WHAT TO WORK ON: Find and return every line of the data that contains the word "Registration".

Saved entries

=== Begin Enclosure ===

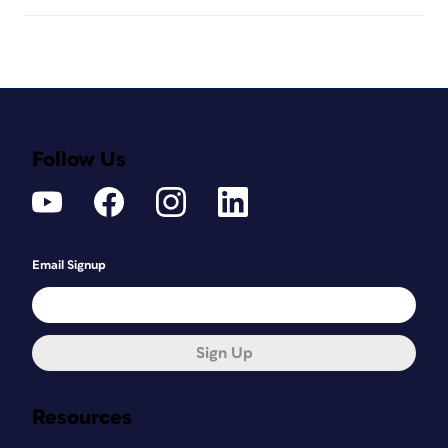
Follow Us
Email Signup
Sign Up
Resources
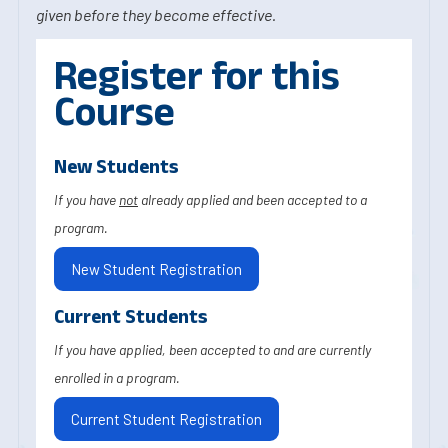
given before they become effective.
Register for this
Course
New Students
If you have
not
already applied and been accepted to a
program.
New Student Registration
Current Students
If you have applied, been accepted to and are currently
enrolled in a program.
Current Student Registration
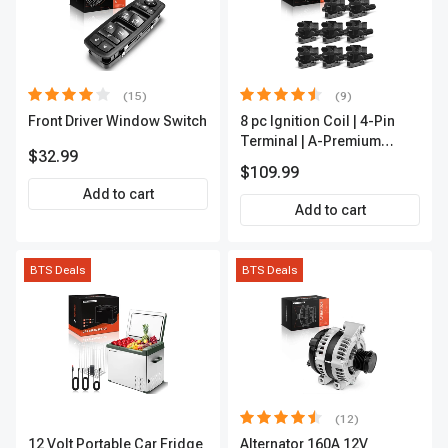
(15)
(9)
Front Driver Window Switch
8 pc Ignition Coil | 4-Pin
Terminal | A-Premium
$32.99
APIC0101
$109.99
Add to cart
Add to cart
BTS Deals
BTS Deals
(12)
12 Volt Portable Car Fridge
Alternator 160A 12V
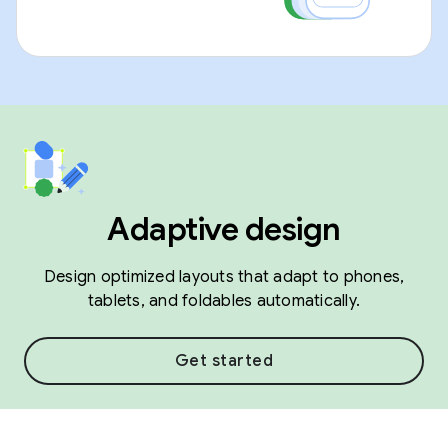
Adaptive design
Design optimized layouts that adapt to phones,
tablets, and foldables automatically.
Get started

=== End Enclosure ===

WRITTEN SOLUTION:
New Student Registration
Current Student Registration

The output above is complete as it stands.